Structure learning: Presiden BJ Habibie memiliki kemampuan structure learning yang tinggi.
Ia cukup mampu belajar dari pengalaman dan menyesuaikan diri dengan perubahan
lingkungan. Ia cenderung melakukan double-loop learning dengan menilai ulang asumsi-
asumsi dasar, tujuan-tujuan strategis, dan model-model mental yang digunakan dalam
pengambilan keputusan. Hal ini dapat meningkatkan kreativitas, fleksibilitas, dan efektivitas
Habibie. Contohnya adalah ketika ia berhasil mengubah kebijakan luar negeri Indonesia yang
isolasionis menjadi terbuka dengan negara-negara Barat pada tahun 1990-an. Presiden
Abdurrahman Wahid memiliki kemampuan structure learning yang rendah. Ia kurang mampu
belajar dari pengalaman dan menyesuaikan diri dengan perubahan lingkungan. Ia cenderung
mempertahankan asumsi-asumsi dasar, tujuan-tujuan strategis, dan model-model mental yang
digunakan dalam pengambilan keputusan. Hal ini dapat menurunkan kreativitas, fleksibilitas,
dan efektivitas Wahid. Contohnya adalah ketika ia gagal mengubah kebijakan luar negeri
Indonesia yang konfrontatif menjadi kerjasama dengan negara-negara tetangga pada tahun
2000-an. Presiden Megawati Soekarnoputri memiliki kemampuan structure learning yang
moderat. Ia agak mampu belajar dari pengalaman dan menyesuaikan diri dengan perubahan
lingkungan. Ia cenderung melakukan single-loop learning dengan menyesuaikan taktis
terhadap situasi yang ada tanpa mengubah asumsi-asumsi dasar, tujuan-tujuan strategis, dan
model-model mental yang digunakan dalam pengambilan keputusan. Hal ini dapat
mempertahankan stabilitas, konsistensi, dan kontinuitas Megawati.

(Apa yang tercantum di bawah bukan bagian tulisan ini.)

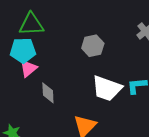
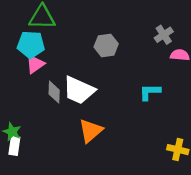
white trapezoid: (107, 88) -> (79, 90), moved

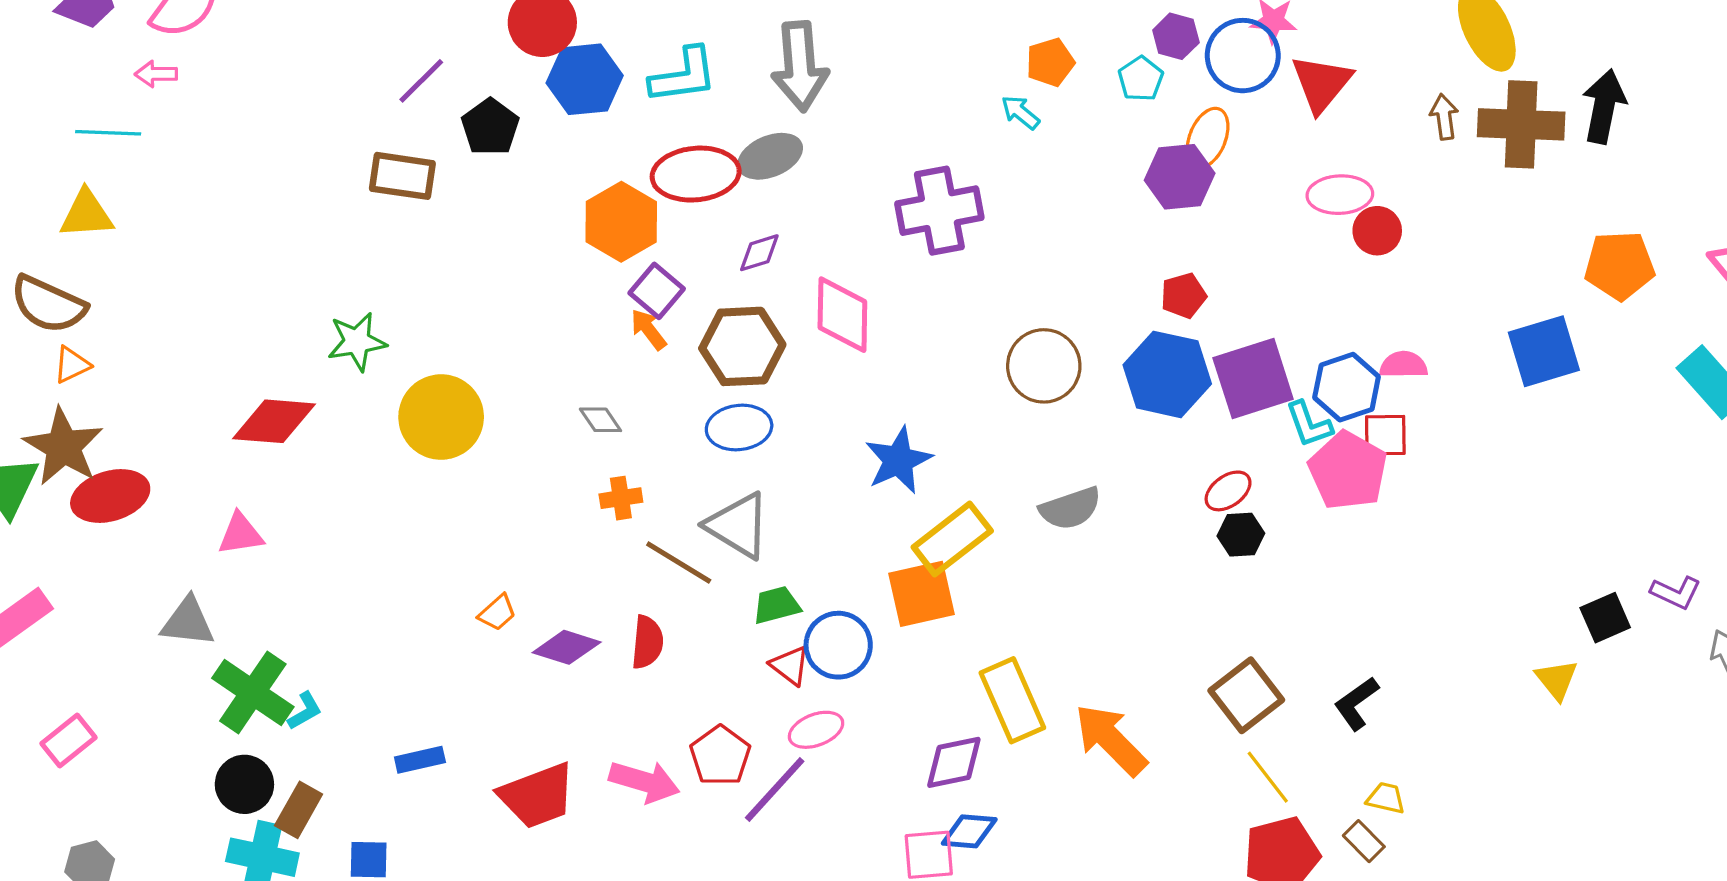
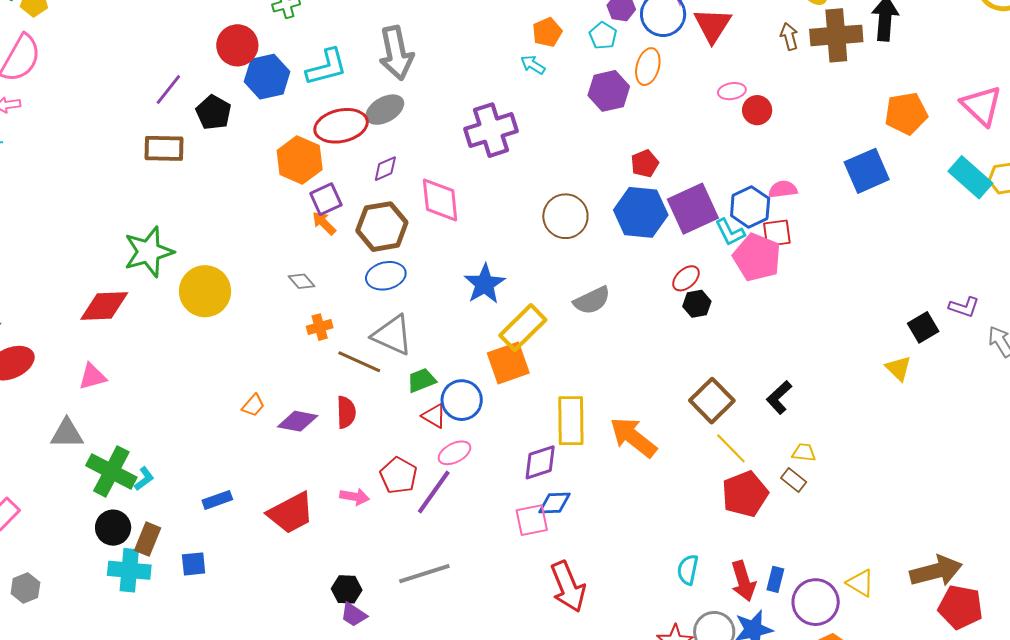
purple hexagon: (1180, 177) -> (609, 91), moved
pink ellipse: (1340, 195) -> (732, 91), size x0.7
purple square: (657, 291) -> (326, 199), turned 32
green star: (357, 342) -> (149, 252), size x1.4
yellow rectangle: (1012, 700) -> (571, 421), turned 30
pink arrow: (644, 782) -> (355, 497), size x0.7

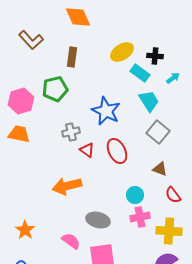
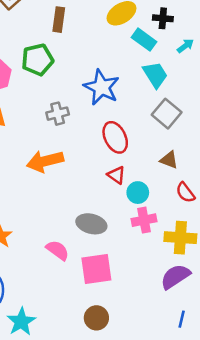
red triangle: (87, 150) -> (116, 175), moved
orange arrow: (67, 186) -> (45, 161), moved

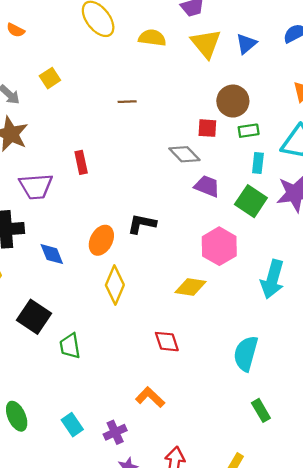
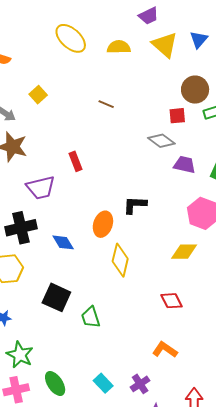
brown line: (127, 102) -> (106, 104), turned 35

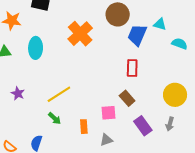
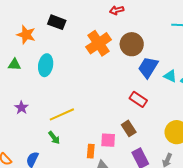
cyan triangle: (160, 24) -> (170, 76), moved
orange cross: (80, 34) -> (99, 43), moved
red rectangle: (132, 68) -> (138, 99), turned -66
orange rectangle: (84, 127) -> (91, 151), moved

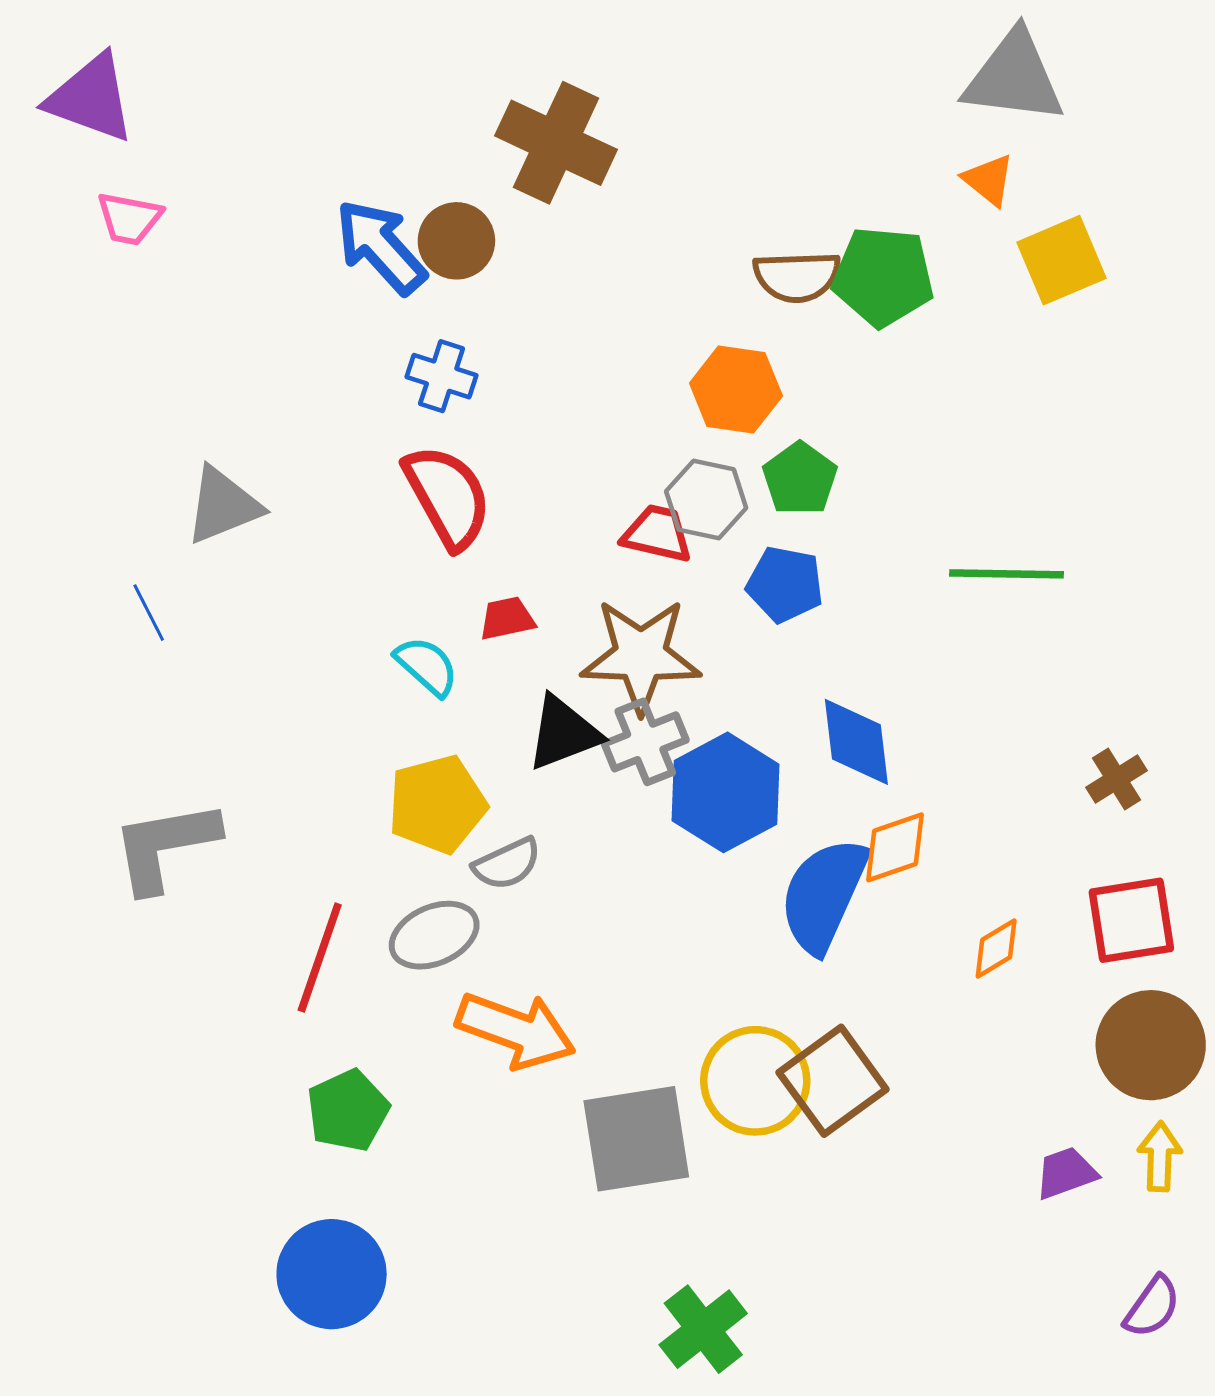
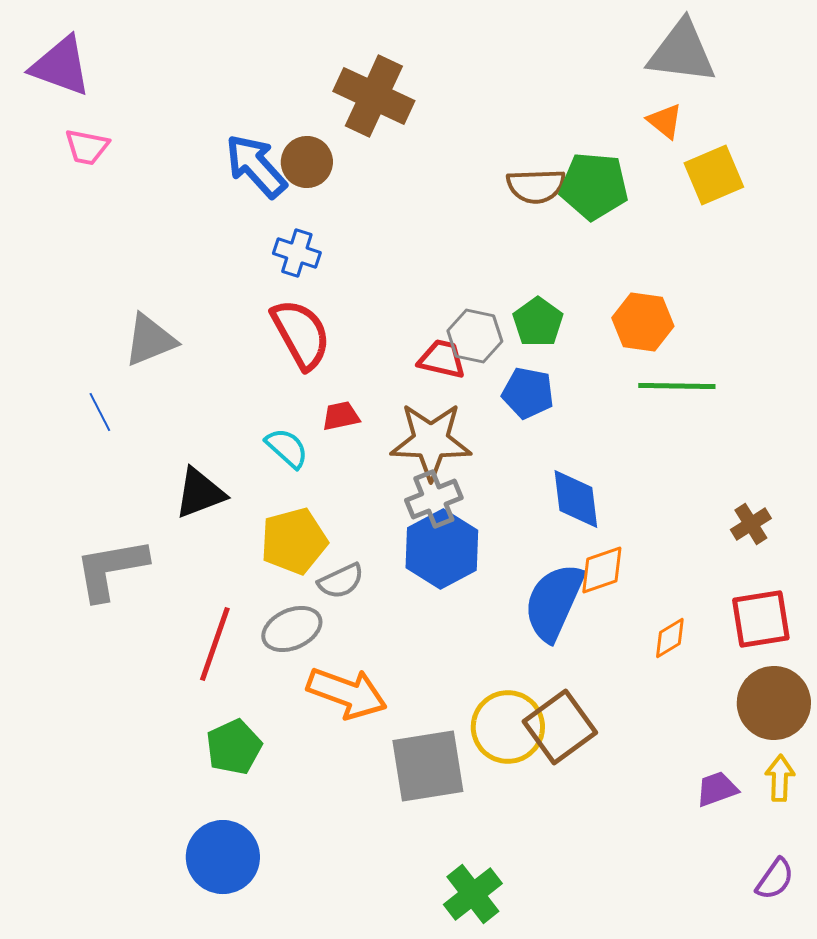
orange hexagon: (736, 390) -> (643, 322), moved
black triangle: (563, 733) -> (200, 493), moved
blue hexagon: (726, 792) -> (442, 549), moved

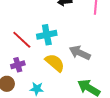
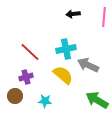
cyan cross: (47, 35) -> (66, 49), moved

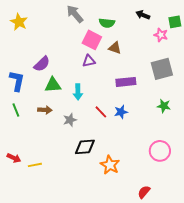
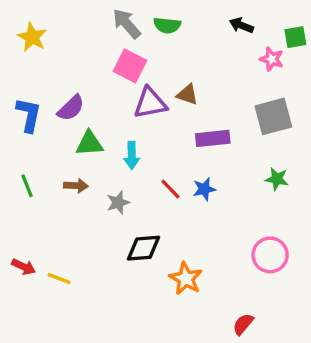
green semicircle: (107, 23) -> (167, 25), moved
pink square: (92, 40) -> (130, 66), moved
brown triangle: (115, 48) -> (187, 95), moved
purple triangle: (89, 61) -> (150, 103), size x1.5
blue L-shape: (17, 81) -> (29, 115), moved
yellow line: (35, 165) -> (59, 279), turned 32

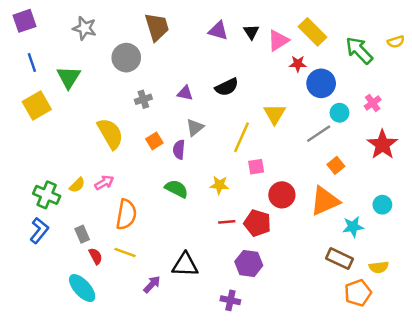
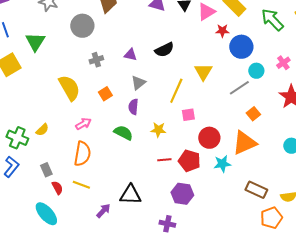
purple semicircle: (179, 150) -> (133, 107), moved
pink arrow: (104, 183) -> (83, 124), moved
cyan star: (353, 227) -> (222, 164), moved

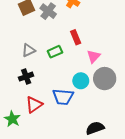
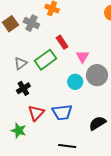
green rectangle: (55, 52) -> (46, 60), size x1.5
blue trapezoid: (63, 97) -> (62, 112), moved

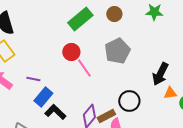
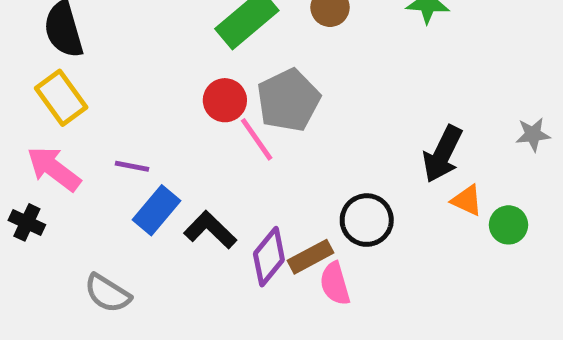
gray pentagon: (117, 51) -> (288, 100), moved
orange triangle: (170, 93) -> (467, 200), turned 32
black L-shape: (55, 112) -> (210, 230), moved

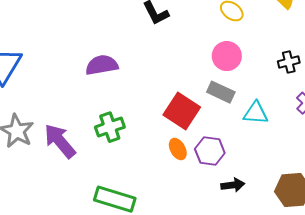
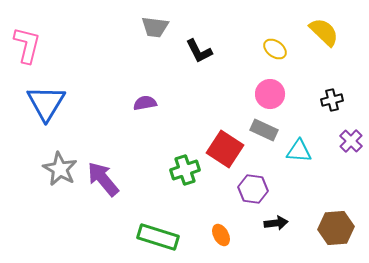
purple semicircle: (102, 65) -> (145, 103), size x0.7
green cross: (110, 127) -> (185, 170), moved
orange ellipse: (178, 149) -> (221, 235), moved

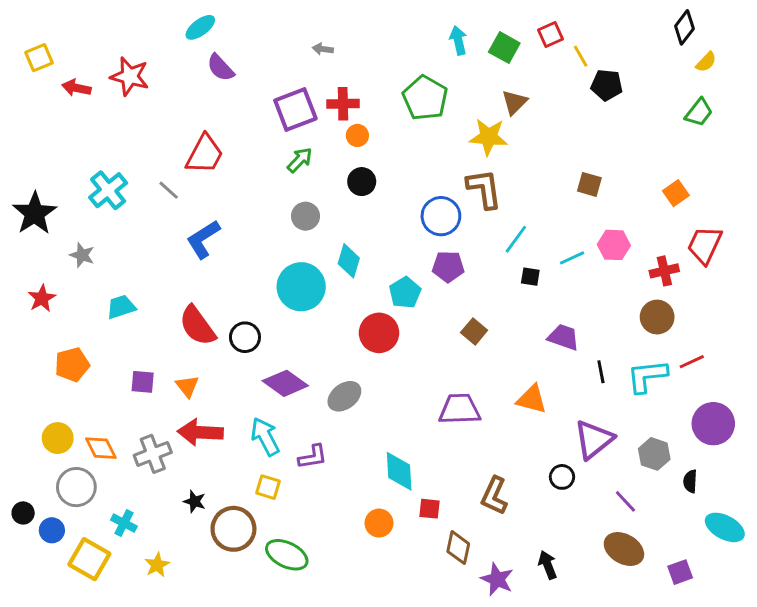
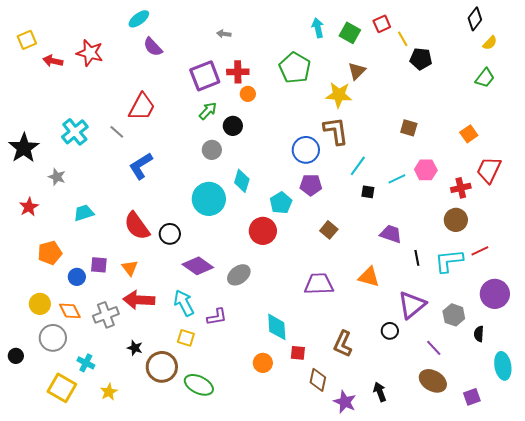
black circle: (362, 182) -> (233, 126), moved
cyan ellipse: (725, 527) -> (503, 366), turned 52
blue circle: (52, 530) -> (77, 277), moved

Contohnya adalah ketika ia
melanjutkan kebijakan luar negeri Indonesia yang pro-Barat, pro-pasar, dan pro-status quo
pada tahun 2000-an

Operational Code: Presiden BJ Habibie memiliki Operational Code yang didasarkan pada
keyakinan-keyakinan dasar tentang dirinya sendiri sebagai pemimpin visioner, Indonesia
sebagai negara yang modern, dunia sebagai medan kerjasama antara Barat dan Timur, dan
hubungan antara mereka sebagai hubungan interdependensi atau kemitraan. Operational Code
Habibie memiliki dimensi filosofis yang idealis dan dimensi instrumental yang pragmatis.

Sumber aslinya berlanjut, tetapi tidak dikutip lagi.